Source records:
= = = = =

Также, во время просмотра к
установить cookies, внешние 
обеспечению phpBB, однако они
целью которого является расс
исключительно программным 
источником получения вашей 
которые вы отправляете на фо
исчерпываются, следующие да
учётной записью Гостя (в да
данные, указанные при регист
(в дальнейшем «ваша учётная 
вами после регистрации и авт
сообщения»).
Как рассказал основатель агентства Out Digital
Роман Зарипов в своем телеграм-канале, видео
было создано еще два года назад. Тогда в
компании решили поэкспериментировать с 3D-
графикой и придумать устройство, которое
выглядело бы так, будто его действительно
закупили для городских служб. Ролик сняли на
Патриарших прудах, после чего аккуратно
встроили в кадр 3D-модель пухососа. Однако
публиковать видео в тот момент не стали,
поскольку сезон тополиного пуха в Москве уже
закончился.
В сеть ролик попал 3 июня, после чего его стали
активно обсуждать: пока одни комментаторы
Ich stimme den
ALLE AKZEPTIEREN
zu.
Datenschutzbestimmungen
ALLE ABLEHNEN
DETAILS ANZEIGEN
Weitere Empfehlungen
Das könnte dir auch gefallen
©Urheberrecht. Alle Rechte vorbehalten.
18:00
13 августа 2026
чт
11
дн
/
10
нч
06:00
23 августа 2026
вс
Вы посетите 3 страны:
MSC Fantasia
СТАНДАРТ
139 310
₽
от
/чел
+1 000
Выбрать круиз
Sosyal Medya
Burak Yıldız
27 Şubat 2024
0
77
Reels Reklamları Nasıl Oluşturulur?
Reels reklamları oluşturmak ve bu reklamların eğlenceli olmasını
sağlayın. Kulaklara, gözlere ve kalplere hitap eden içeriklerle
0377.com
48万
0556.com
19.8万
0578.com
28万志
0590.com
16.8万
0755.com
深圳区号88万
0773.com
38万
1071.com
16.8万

= = = = =

Up to and including the line with "Роман Зарипов в своем телеграм-канале, видео", output every line of the records above exactly, starting from the first; output nothing else.

■ Written response
Также, во время просмотра к
установить cookies, внешние 
обеспечению phpBB, однако они
целью которого является расс
исключительно программным 
источником получения вашей 
которые вы отправляете на фо
исчерпываются, следующие да
учётной записью Гостя (в да
данные, указанные при регист
(в дальнейшем «ваша учётная 
вами после регистрации и авт
сообщения»).
Как рассказал основатель агентства Out Digital
Роман Зарипов в своем телеграм-канале, видео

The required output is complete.